Abstract:
Diffuse large B-cell lymphoma (DLBCL) is the most common and aggressive subtype of non-Hodgkin lymphoma. The overall risk of developing DLBCL is increased in patients with other lymphomas, such as mycosis fungoides (MF). In this report, we present an 81-year-old female with early-stage MF who simultaneously progressed to tumor stage, large-cell transformed (LCT) MF and developed a primary DLBCL in a lymph node (LN). She presented with a tumor on her leg and new lymphadenopathy in her right axilla.
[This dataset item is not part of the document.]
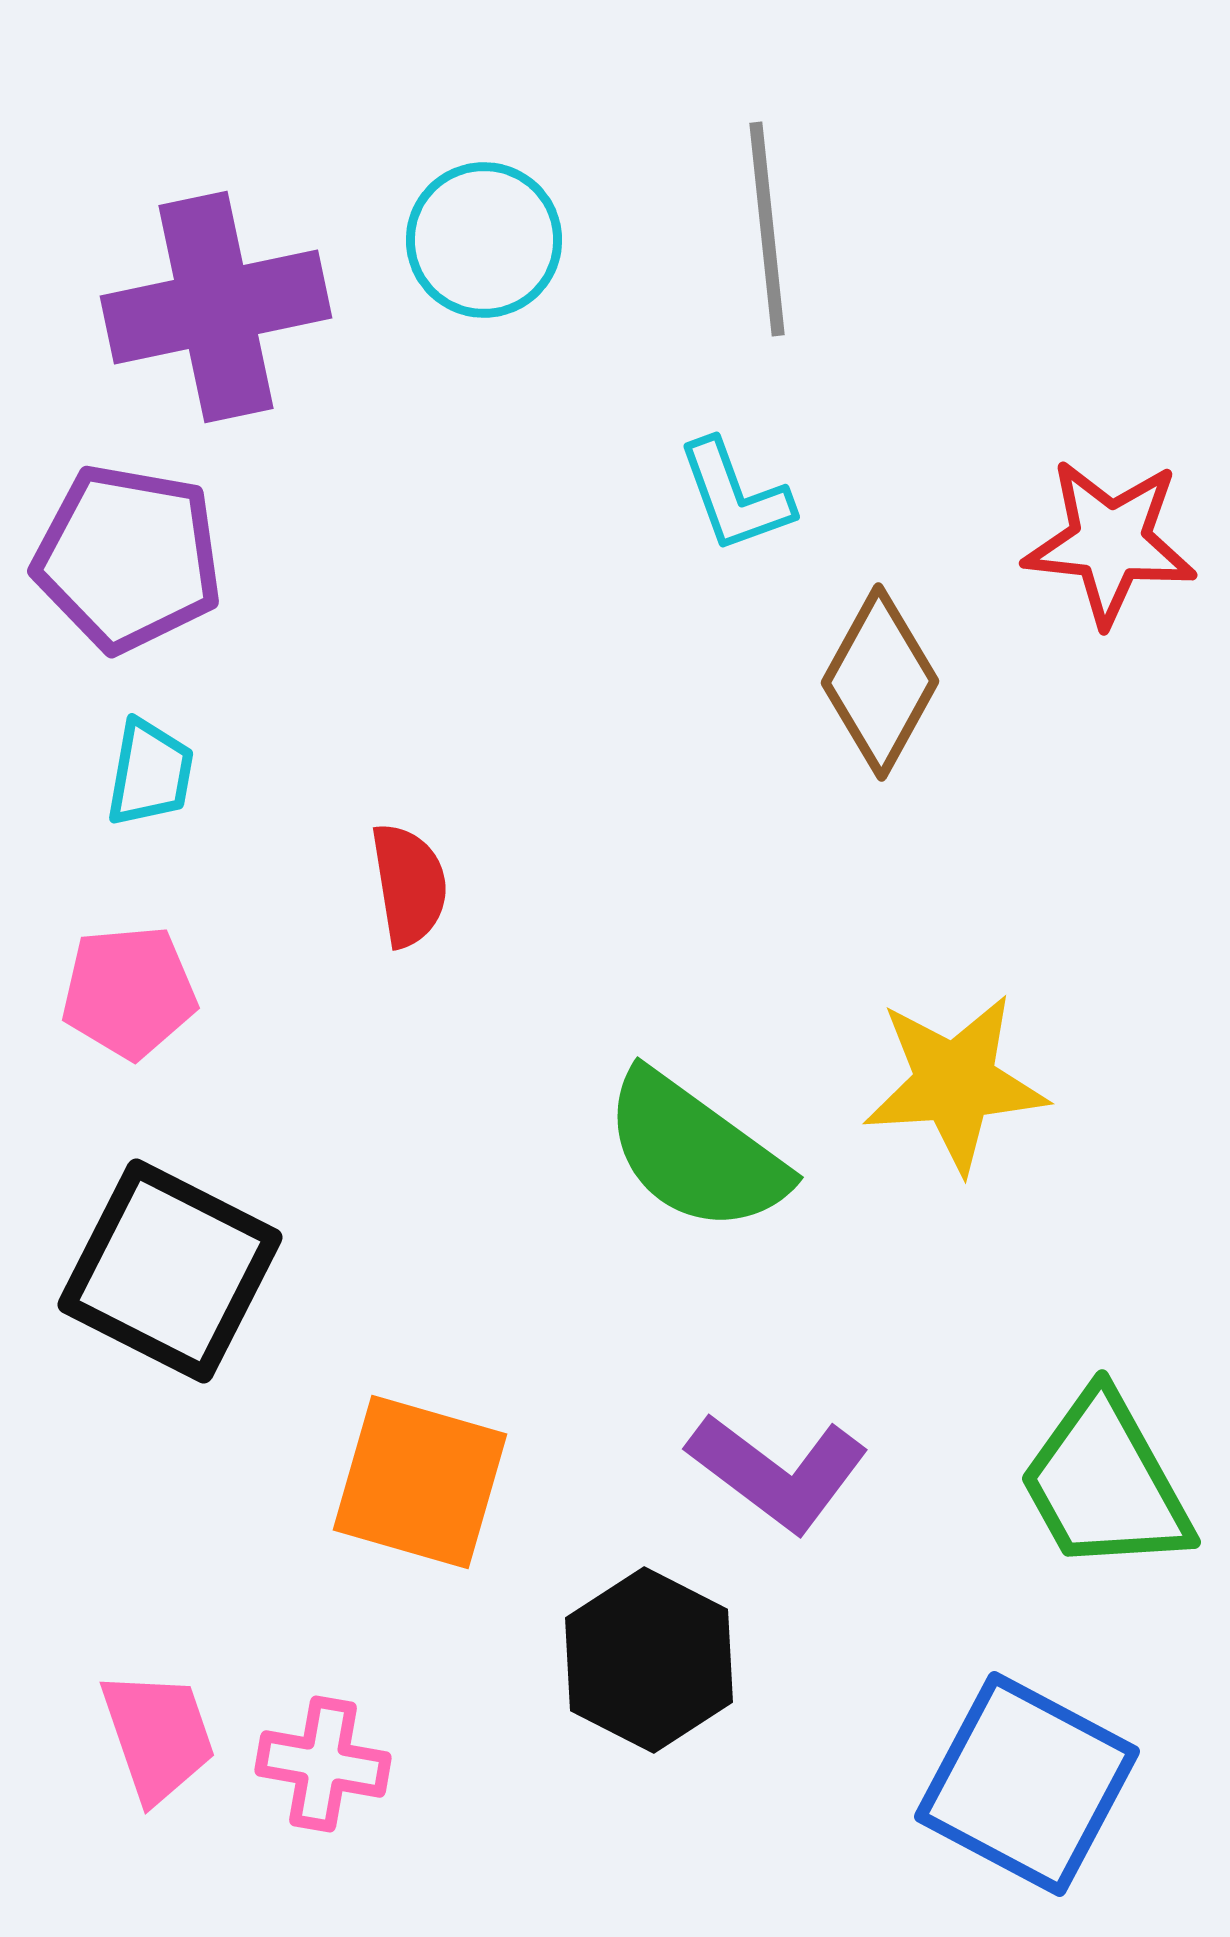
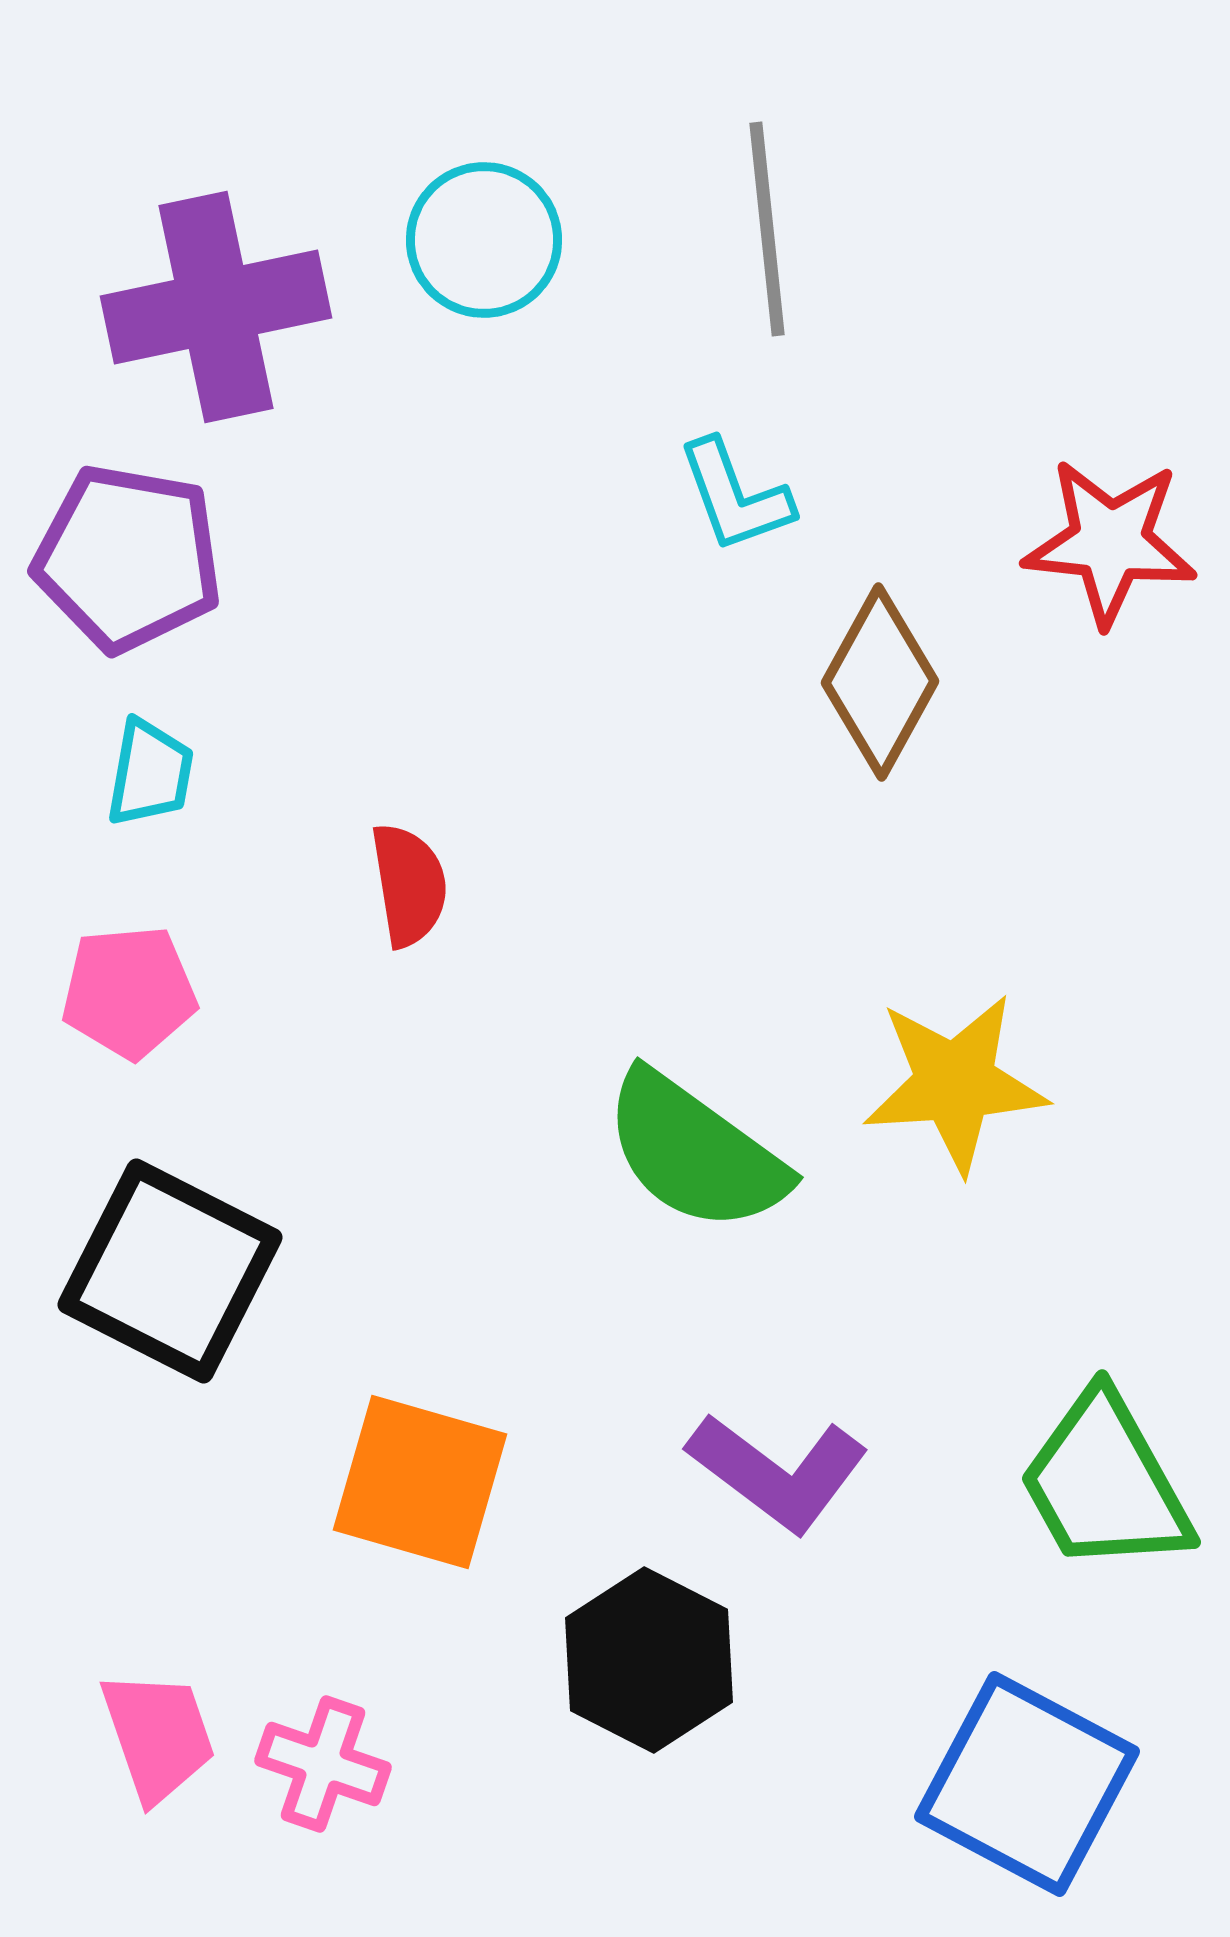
pink cross: rotated 9 degrees clockwise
Skin biopsy of the tumor revealed infiltration of large atypical CD3+, CD4+, and CD30+ cells, and a smaller portion of CD8+ cells in the dermis, consistent with LCT MF. Biopsy of the axillary LN revealed diffuse sheets of CD20+, BCL-2+, c-MYC+, and CD10- cells, highly suggestive of double expressor DLBCL. High-throughput sequencing revealed monoclonal T cells in the skin tumor and a monoclonal B-cell population in the LN. The above findings led to simultaneous diagnoses of LCT MF and nodal double expressor DLBCL. Our case demonstrates the importance of performing a full pathological workup in cutaneous T-cell lymphoma patients presenting with lymphadenopathy.
摘要:
弥漫性大B细胞淋巴瘤(DLBCL)是非霍奇金淋巴瘤最常见的侵袭性亚型。其他淋巴瘤患者发生DLBCL的总体风险增加,如真菌病(MF)。在这份报告中,我们介绍了一名81岁的女性,患有早期MF,同时进展到肿瘤阶段,大细胞转化(LCT)MF,并在淋巴结(LN)中发展出原发性DLBCL。她的腿上有肿瘤,右腋下有新的淋巴结病。肿瘤皮肤活检显示大量非典型CD3+浸润,CD4+,和CD30+细胞,真皮中有一小部分CD8+细胞,与LCTMF一致。腋窝LN活检显示CD20+弥漫性片层,BCL-2+,c-MYC+,和CD10细胞,高度暗示双表达DLBCL。高通量测序显示皮肤肿瘤中的单克隆T细胞和LN中的单克隆B细胞群。上述发现导致同时诊断LCTMF和淋巴结双表达DLBCL。我们的病例证明了对表现为淋巴结肿大的皮肤T细胞淋巴瘤患者进行全面病理检查的重要性。